Capturing physical stories
In “The Walking Art Collection: How Tattoos Tell Stories of Identity,” panelists explored personal stories contained within tattoos, their connection to the culture at large, and what it means to validate these expressions by exhibiting them. Moderator Jamie Hollier, a DPLA board member, likened the challenge of archiving tattoos to that of other multimedia formats.
“There’s a lot of art that is transient or ephemeral that is never going to get captured, but representations are the best you can get,” said Field Museum Curator of North American Anthropology Alaka Wali. The long history of tattooing makes it important to acknowledge as an art form, and “if we validate them, that that becomes a way to connect.”
David Allen, a Chicago-based tattoo artist who recently published an article in the Journal of the American Medical Association on the healing role of postmastectomy tattoos, and who offered tattoos of images from the DPLA archives before the festival, focused on the kinds of communication that tattoos enable. “If I don’t get accurate context, if I’m not present with my client, they’re not going to give me their full story,” he said. Of the images themselves, he asks his clients, “Do you want it to be literal, or do you want something representative of your time so you can choose what you communicate with people?”
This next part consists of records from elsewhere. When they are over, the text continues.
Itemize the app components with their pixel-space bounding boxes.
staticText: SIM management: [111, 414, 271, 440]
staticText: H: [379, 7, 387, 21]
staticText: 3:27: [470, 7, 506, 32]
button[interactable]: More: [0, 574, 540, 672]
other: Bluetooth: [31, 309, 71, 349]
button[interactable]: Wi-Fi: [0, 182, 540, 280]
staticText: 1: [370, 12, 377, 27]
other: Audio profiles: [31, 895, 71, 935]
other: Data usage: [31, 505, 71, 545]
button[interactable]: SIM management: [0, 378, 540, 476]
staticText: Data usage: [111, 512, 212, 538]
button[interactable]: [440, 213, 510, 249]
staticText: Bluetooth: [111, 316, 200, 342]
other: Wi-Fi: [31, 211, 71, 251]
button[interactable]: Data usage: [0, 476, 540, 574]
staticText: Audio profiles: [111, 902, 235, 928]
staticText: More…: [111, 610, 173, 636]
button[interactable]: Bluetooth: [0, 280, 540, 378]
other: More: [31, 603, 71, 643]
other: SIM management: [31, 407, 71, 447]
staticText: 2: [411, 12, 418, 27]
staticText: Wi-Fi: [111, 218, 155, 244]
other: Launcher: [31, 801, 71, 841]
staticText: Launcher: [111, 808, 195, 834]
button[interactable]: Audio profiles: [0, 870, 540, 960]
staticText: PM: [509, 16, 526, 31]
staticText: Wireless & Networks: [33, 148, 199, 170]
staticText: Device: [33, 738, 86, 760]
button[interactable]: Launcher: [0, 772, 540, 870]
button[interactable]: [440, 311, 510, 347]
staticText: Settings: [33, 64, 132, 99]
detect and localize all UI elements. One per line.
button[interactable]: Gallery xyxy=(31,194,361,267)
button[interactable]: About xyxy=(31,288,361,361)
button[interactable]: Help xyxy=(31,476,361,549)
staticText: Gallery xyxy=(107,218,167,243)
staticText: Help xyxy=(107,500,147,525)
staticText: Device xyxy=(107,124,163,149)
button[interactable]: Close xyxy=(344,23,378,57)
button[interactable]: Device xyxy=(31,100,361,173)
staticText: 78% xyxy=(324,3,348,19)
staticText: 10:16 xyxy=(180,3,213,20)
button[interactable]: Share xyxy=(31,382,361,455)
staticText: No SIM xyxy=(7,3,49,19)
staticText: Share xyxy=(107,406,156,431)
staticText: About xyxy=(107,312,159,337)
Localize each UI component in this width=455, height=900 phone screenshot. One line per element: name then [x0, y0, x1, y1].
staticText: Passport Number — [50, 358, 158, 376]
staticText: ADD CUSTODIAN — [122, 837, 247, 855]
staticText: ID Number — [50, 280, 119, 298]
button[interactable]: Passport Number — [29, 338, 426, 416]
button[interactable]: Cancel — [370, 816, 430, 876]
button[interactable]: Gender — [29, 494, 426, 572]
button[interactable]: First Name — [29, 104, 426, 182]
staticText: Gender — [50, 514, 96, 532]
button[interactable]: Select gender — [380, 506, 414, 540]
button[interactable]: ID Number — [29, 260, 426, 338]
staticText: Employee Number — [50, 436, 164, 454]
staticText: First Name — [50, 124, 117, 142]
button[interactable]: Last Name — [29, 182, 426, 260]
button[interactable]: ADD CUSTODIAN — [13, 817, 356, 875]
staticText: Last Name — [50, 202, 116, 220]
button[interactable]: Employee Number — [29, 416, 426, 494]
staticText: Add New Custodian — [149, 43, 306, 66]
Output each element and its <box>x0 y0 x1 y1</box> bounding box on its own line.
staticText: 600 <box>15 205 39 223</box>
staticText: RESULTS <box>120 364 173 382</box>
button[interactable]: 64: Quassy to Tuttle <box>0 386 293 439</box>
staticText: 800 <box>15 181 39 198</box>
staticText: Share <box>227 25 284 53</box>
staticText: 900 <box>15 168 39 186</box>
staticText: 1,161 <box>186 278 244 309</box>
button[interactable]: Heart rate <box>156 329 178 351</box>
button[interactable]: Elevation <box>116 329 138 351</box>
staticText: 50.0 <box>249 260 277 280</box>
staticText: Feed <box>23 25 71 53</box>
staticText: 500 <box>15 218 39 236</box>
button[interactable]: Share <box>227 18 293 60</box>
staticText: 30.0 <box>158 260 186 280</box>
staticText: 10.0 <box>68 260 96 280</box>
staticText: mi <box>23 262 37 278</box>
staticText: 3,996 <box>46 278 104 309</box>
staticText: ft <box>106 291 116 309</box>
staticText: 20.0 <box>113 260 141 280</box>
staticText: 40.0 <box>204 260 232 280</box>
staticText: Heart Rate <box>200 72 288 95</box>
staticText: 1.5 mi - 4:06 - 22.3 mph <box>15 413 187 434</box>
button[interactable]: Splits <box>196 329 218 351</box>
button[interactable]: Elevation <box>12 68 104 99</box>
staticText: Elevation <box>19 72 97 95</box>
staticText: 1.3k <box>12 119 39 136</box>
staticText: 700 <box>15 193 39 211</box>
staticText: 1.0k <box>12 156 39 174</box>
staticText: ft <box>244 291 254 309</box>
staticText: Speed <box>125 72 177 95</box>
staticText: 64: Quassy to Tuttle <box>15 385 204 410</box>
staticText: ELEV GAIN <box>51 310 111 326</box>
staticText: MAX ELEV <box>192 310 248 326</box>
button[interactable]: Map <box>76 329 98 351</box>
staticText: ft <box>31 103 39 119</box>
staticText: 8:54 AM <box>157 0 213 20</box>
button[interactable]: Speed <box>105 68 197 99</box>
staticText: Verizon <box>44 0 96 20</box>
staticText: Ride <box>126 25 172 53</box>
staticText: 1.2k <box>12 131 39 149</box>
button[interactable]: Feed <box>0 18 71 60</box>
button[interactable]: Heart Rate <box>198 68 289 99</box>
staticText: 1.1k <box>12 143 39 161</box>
Chris Brown, deputy county librarian for Santa Clara (Calif.) County Library District and project director for the exhibit “War Ink,” spoke about the importance of focusing attention on things that people collect in their own time. “Having your experience or care not reflected back to you is a recipe for alienation,” he said. “Giving some space and room to stories that are maybe a little less marketable but also that no one’s necessarily going to tackle—it’s a public good.”